# ABOUT THIS EXERCISE
Could you copy each line of the entries that contains "your"?
[[ SOURCE MATERIAL open ]]
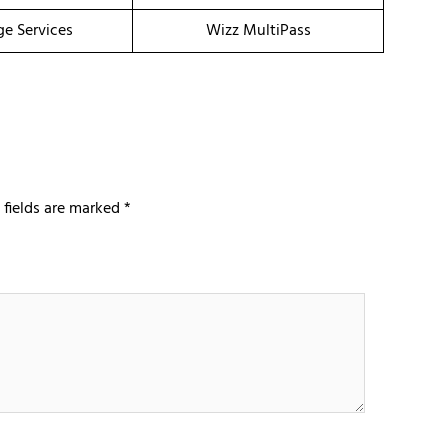
ge Services
Wizz MultiPass
 fields are marked
*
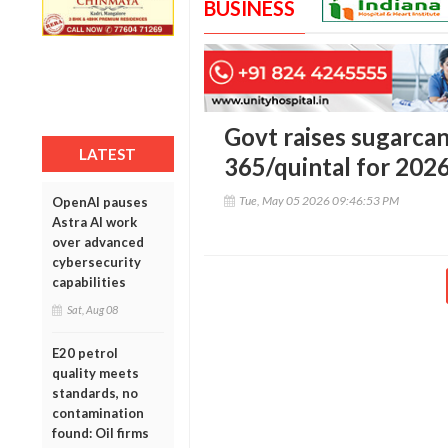
BUSINESS
Govt raises sugarca
LATEST
365/quintal for 202
Tue, May 05 2026 09:46:53 PM
OpenAI pauses
Astra AI work
over advanced
cybersecurity
capabilities
Sat, Aug 08
E20 petrol
quality meets
standards, no
contamination
found: Oil firms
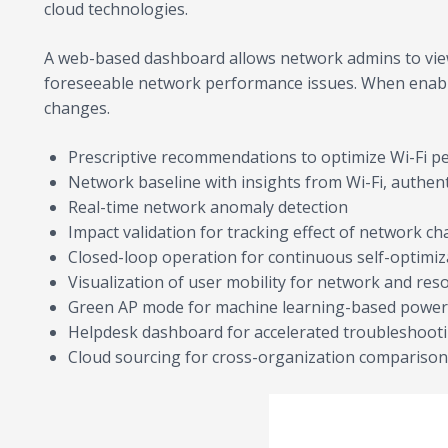
cloud technologies.
A web-based dashboard allows network admins to view
foreseeable network performance issues. When enable
changes.
Prescriptive recommendations to optimize Wi-Fi p
Network baseline with insights from Wi-Fi, authe
Real-time network anomaly detection
Impact validation for tracking effect of network c
Closed-loop operation for continuous self-optimiz
Visualization of user mobility for network and res
Green AP mode for machine learning-based power
Helpdesk dashboard for accelerated troubleshoot
Cloud sourcing for cross-organization compariso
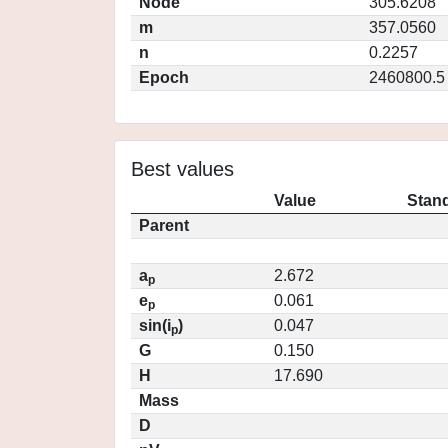
Node
305.6208
m
357.0560
n
0.2257
Epoch
2460800.5
Best values
Value
Stand
Parent
a
2.672
p
e
0.061
p
sin(i
)
0.047
p
G
0.150
H
17.690
Mass
D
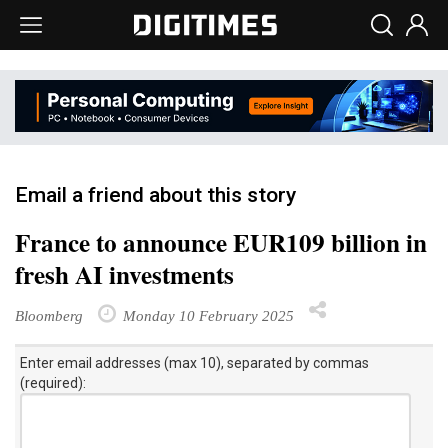
Email a friend about this story
France to announce EUR109 billion in
fresh AI investments
Bloomberg
Monday 10 February 2025
Enter email addresses (max 10), separated by commas
(required):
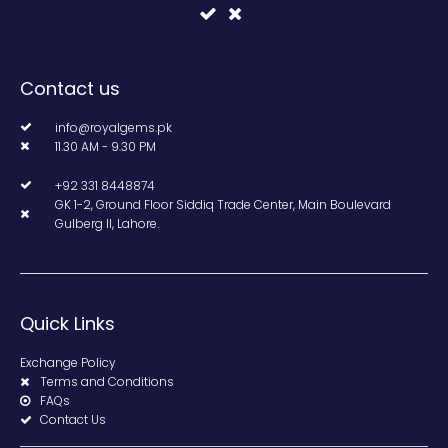
Contact us
info@royalgems.pk
11.30 AM - 9.30 PM
+92 331 8448874
GK 1-2, Ground Floor Siddiq Trade Center, Main Boulevard
Gulberg II, Lahore.
Quick Links
Exchange Policy
Terms and Conditions
FAQs
Contact Us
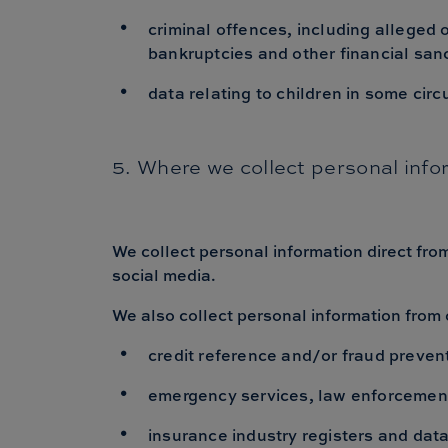
criminal offences, including alleged
bankruptcies and other financial sa
data relating to children in some circ
5. Where we collect personal info
We collect personal information direct fro
social media.
We also collect personal information from 
credit reference and/or fraud preven
emergency services, law enforcement
insurance industry registers and dat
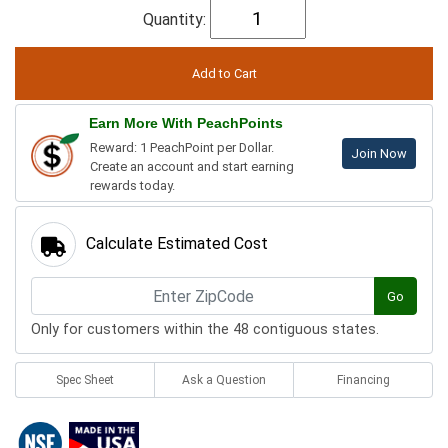
Quantity:
Earn More With PeachPoints
Reward: 1 PeachPoint per Dollar.
Join Now
Create an account and start earning
rewards today.
Calculate Estimated Cost
Go
Only for customers within the 48 contiguous states.
Spec Sheet
Ask a Question
Financing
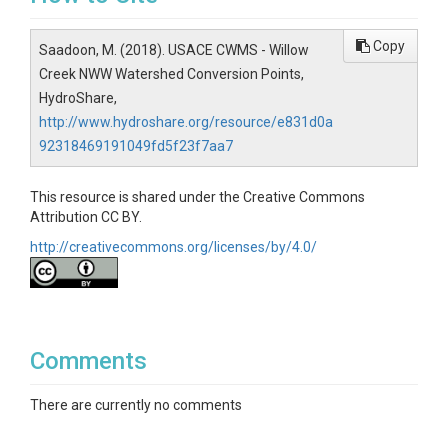
Copy
Saadoon, M. (2018). USACE CWMS - Willow
Creek NWW Watershed Conversion Points,
HydroShare,
http://www.hydroshare.org/resource/e831d0a
92318469191049fd5f23f7aa7
This resource is shared under the Creative Commons
Attribution CC BY.
http://creativecommons.org/licenses/by/4.0/
Comments
There are currently no comments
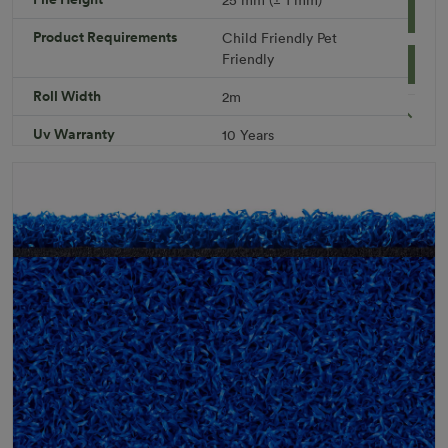
Add to Cart
Product Requirements
Child Friendly
Pet
Friendly
Download PDF
Get a Quote
Roll Width
2m
Specifications
Uv Warranty
10 Years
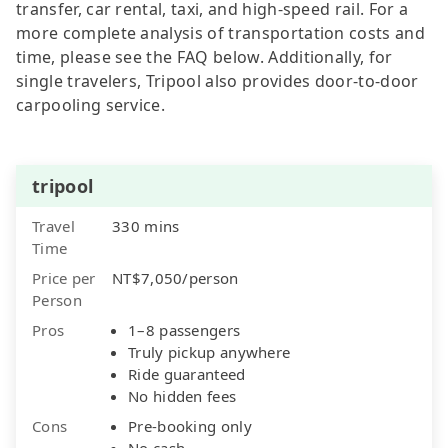
transfer, car rental, taxi, and high-speed rail. For a
more complete analysis of transportation costs and
time, please see the FAQ below. Additionally, for
single travelers, Tripool also provides door-to-door
carpooling service.
tripool
Travel
330 mins
Time
Price per
NT$7,050/person
Person
Pros
1–8 passengers
Truly pickup anywhere
Ride guaranteed
No hidden fees
Cons
Pre-booking only
No cash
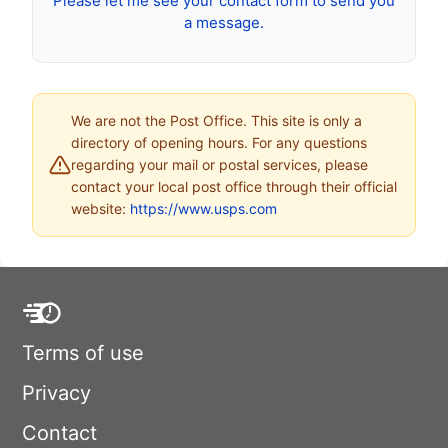
Please let me see your contact form to send you
a message.
We are not the Post Office. This site is only a
directory of opening hours. For any questions
regarding your mail or postal services, please
contact your local post office through their official
website:
https://www.usps.com
Terms of use
Privacy
Contact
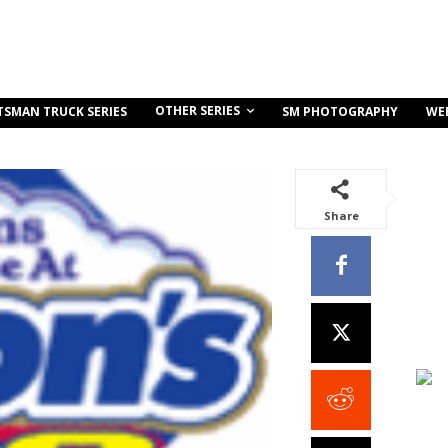
OTHER SERIES
TSMAN TRUCK SERIES
SM PHOTOGRAPHY
WE
Share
[[ SOURCE MATERIAL closed ]]
# COMPLETED TASK
Please let me see your contact form to send you
regarding your mail or postal services, please
contact your local post office through their official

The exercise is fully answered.